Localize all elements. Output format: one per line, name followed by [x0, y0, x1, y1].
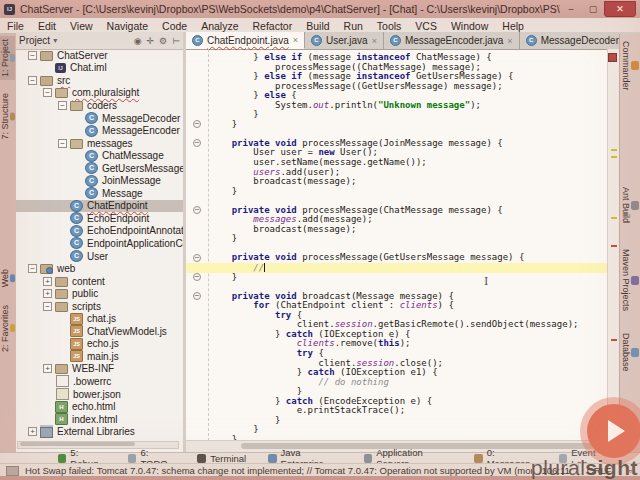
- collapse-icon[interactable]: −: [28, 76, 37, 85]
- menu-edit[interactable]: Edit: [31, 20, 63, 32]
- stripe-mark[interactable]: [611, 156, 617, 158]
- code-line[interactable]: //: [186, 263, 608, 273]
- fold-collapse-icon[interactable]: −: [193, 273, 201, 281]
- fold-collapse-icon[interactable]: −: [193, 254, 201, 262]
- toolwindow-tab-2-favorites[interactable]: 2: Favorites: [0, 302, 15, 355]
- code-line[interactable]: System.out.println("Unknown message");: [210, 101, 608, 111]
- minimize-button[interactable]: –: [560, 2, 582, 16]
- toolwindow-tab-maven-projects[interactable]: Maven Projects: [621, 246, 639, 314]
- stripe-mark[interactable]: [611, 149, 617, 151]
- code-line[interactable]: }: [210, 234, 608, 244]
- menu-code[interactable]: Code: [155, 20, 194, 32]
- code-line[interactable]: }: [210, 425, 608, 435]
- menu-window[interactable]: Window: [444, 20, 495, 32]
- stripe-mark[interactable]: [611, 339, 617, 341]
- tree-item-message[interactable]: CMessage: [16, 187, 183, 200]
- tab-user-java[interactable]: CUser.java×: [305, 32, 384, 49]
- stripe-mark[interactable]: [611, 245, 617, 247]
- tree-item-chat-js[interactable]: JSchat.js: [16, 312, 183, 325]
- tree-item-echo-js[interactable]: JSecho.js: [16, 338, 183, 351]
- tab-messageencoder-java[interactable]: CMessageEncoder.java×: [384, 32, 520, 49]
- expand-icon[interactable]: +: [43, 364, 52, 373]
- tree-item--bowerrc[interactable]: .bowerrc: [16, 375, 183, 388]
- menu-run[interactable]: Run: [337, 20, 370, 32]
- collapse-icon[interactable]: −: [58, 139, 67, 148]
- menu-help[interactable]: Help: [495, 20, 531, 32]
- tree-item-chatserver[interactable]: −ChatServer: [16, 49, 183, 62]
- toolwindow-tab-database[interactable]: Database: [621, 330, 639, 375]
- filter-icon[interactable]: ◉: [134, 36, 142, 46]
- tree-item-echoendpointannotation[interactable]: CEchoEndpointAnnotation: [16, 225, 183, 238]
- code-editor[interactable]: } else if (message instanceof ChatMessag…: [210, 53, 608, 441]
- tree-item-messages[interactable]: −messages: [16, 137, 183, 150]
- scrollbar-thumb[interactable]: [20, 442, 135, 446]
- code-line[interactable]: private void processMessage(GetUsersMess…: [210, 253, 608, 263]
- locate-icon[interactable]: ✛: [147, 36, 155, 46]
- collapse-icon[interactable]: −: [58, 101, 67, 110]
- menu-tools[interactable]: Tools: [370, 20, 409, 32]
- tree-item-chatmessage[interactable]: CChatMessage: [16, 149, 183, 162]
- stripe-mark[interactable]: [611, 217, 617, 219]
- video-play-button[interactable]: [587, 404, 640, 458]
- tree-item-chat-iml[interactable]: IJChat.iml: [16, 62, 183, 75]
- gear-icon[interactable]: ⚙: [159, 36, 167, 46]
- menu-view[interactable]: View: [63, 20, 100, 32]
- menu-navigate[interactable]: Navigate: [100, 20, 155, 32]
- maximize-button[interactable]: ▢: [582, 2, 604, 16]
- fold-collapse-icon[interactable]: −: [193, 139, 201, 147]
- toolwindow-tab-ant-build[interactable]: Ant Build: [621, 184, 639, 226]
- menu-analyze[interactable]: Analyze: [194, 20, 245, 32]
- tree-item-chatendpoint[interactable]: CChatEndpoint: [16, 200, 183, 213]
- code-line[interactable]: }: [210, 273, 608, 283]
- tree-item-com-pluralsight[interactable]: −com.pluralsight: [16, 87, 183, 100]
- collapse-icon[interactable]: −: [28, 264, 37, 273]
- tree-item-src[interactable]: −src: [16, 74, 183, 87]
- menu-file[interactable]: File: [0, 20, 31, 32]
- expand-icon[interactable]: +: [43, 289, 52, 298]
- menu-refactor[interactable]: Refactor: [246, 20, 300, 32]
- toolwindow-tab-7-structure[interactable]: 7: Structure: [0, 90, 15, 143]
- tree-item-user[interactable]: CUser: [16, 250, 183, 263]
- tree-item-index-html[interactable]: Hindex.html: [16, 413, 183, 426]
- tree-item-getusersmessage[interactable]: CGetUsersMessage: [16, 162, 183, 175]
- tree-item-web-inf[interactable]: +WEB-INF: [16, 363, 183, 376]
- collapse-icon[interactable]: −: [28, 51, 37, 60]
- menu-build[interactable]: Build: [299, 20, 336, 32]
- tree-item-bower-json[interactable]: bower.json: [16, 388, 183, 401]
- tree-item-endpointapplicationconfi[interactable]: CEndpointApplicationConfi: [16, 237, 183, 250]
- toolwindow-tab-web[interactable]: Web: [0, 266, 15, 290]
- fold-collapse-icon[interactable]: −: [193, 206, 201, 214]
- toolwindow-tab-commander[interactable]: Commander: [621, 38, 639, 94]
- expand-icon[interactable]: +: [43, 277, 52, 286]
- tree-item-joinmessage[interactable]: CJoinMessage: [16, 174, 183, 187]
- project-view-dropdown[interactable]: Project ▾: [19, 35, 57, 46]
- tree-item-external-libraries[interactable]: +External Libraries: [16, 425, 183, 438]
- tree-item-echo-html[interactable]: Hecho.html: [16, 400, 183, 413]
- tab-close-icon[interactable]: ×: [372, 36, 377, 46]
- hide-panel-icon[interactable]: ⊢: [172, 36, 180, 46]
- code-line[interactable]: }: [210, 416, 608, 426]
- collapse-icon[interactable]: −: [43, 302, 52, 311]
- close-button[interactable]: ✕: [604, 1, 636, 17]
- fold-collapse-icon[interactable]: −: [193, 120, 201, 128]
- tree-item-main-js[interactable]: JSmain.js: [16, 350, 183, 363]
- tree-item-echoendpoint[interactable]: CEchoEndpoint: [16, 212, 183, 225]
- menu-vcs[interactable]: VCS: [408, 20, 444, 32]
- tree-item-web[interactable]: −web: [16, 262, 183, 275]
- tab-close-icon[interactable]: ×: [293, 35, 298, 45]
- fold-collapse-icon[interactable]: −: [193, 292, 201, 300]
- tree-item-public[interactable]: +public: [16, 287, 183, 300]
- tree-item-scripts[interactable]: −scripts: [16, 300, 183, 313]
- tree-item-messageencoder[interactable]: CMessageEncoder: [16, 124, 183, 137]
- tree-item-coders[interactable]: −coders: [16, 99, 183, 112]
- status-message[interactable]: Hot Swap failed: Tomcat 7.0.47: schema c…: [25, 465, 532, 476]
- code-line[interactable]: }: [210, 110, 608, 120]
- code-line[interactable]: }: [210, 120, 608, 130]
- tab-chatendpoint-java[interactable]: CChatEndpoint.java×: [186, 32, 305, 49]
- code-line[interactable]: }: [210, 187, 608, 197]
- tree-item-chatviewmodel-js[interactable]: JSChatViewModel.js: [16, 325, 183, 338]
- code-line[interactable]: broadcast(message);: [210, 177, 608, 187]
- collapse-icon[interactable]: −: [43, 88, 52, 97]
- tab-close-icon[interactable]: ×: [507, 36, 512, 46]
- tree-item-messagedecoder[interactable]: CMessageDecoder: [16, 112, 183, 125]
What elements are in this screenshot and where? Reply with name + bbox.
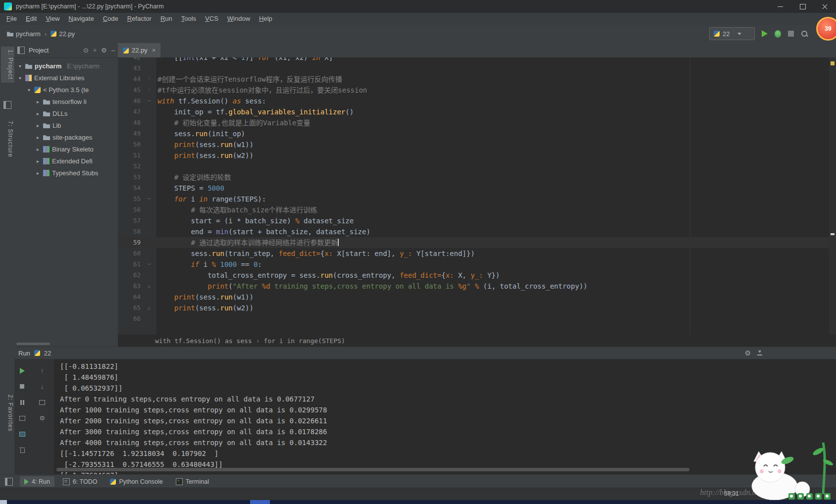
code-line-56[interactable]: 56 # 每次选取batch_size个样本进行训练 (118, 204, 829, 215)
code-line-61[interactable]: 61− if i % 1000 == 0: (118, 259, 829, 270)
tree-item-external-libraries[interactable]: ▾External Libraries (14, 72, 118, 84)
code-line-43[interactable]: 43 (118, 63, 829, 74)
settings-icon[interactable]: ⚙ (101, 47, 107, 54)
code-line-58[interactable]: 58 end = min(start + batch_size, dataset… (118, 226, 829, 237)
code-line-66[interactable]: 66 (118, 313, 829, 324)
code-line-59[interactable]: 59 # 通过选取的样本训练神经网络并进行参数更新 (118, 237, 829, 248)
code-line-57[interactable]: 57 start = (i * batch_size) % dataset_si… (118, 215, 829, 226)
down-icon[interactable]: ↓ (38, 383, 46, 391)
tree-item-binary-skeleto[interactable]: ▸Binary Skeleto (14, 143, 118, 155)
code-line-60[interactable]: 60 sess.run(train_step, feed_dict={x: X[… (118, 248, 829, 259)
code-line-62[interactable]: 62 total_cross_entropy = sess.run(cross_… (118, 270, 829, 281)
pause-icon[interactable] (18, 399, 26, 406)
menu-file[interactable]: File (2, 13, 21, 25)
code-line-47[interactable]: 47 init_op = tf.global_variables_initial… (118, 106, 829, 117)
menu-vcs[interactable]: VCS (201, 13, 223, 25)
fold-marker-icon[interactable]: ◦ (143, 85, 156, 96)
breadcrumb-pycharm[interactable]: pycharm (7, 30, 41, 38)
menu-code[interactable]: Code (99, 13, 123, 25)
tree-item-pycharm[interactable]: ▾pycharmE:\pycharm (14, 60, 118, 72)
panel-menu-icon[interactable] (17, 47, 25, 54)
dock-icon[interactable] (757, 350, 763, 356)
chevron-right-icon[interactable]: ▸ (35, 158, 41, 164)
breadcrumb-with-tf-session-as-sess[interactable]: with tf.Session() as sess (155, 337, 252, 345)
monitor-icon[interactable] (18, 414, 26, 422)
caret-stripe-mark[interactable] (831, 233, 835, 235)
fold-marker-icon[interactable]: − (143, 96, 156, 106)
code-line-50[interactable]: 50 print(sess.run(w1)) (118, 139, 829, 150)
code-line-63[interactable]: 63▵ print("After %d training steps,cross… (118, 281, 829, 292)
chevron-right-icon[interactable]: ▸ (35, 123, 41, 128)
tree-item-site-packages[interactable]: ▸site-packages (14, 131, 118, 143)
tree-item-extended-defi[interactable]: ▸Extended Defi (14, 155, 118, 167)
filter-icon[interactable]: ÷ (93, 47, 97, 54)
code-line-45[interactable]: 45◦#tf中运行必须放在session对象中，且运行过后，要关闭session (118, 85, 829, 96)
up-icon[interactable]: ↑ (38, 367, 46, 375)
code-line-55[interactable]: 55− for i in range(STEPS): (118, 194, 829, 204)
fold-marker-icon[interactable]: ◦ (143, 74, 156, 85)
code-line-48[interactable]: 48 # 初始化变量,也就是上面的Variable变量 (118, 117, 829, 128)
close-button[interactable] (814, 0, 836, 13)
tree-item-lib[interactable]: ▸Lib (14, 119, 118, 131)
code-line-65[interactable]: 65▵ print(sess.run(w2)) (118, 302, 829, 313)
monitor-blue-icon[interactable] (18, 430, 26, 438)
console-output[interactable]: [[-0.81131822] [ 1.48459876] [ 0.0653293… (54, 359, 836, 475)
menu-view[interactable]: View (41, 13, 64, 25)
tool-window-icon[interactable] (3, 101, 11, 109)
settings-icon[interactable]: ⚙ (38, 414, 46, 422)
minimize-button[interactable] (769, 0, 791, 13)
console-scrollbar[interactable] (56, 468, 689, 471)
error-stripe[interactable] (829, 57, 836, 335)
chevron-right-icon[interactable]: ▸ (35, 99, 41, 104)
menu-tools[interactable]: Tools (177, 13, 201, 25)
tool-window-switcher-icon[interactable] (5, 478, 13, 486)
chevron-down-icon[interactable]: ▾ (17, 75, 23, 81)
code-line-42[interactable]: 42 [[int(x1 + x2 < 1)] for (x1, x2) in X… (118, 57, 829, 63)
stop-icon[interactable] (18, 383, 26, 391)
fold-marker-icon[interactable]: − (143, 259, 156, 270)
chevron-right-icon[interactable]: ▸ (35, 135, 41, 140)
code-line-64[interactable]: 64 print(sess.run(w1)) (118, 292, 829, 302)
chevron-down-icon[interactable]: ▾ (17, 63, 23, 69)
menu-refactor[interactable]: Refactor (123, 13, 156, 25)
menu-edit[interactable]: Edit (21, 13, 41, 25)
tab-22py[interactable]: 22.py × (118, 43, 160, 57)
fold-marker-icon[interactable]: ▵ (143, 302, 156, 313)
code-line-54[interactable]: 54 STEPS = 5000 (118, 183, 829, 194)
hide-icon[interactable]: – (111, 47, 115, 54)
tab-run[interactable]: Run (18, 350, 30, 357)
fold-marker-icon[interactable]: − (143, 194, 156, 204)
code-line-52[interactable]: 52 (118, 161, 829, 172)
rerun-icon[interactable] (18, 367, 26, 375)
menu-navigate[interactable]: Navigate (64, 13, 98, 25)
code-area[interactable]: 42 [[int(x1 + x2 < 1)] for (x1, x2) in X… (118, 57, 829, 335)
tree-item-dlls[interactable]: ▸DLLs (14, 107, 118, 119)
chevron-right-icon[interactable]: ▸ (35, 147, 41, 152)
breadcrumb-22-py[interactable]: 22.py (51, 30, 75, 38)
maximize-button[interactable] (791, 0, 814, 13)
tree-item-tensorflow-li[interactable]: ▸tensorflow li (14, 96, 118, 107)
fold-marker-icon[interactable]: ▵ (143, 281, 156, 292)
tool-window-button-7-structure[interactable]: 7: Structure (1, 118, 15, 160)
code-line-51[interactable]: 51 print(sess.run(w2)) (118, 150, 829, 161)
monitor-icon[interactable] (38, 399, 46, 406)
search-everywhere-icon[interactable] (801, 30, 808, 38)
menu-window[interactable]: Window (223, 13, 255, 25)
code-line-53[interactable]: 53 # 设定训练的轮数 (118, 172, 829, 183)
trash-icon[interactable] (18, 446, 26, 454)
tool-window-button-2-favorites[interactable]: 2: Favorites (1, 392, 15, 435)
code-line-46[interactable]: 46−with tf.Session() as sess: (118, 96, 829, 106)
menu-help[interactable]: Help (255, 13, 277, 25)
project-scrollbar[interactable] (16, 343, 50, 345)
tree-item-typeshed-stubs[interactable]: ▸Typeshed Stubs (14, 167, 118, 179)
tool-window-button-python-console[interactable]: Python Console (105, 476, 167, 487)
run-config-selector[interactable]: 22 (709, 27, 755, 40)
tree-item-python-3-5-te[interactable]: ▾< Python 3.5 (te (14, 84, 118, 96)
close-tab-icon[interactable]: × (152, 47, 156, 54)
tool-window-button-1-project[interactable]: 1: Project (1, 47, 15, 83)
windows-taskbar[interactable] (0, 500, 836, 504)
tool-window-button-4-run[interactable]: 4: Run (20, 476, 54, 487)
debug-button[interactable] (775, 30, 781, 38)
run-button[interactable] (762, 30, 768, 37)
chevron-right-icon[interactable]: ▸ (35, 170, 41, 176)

About this task ▸
Across the entries, each line containing the word "Libraries" is to be counted once; the total alone is to be given.

Exercise result ▸
2